▸ Task item
Read through the lines below and copy the ones holding the string "help".
═════ Data provided
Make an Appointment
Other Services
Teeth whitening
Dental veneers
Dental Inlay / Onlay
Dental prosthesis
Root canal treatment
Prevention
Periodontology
══════════
═════ Data provided
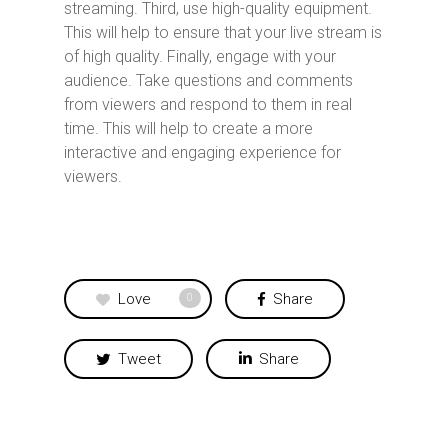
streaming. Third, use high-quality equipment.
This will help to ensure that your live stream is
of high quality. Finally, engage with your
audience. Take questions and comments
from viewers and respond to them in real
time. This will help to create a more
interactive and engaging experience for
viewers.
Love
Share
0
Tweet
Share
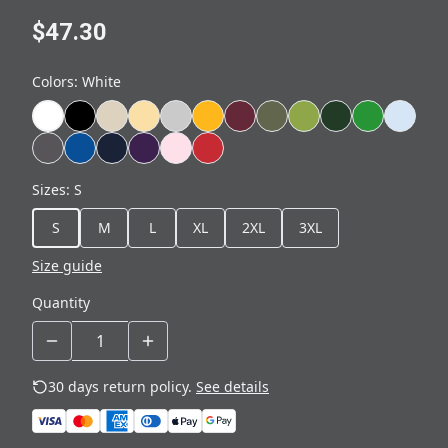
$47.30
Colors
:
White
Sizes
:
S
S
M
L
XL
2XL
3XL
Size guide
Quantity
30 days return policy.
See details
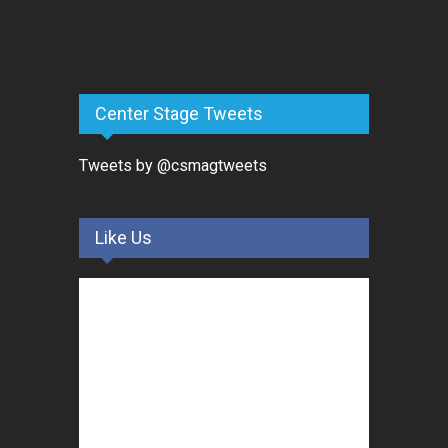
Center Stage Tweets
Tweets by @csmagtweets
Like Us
══════════
═════ Data provided
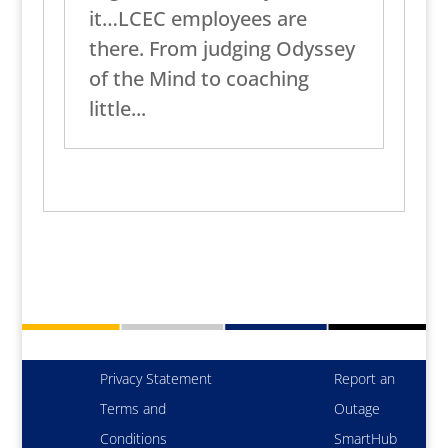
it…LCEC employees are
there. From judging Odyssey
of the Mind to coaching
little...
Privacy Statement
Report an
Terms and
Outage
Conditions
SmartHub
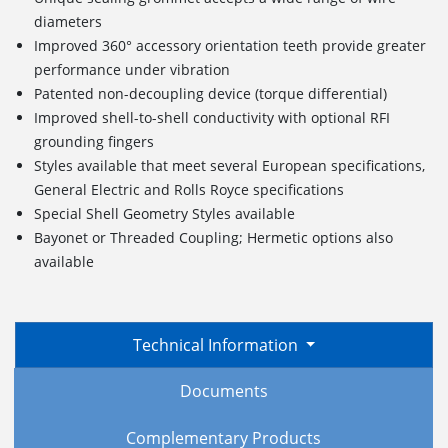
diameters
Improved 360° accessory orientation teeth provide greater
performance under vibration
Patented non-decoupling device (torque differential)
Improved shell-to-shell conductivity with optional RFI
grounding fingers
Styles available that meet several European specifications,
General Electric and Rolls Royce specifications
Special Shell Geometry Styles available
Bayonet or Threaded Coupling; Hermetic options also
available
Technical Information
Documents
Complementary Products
══════════
▸ Response below
This will help to ensure that your live stream is
time. This will help to create a more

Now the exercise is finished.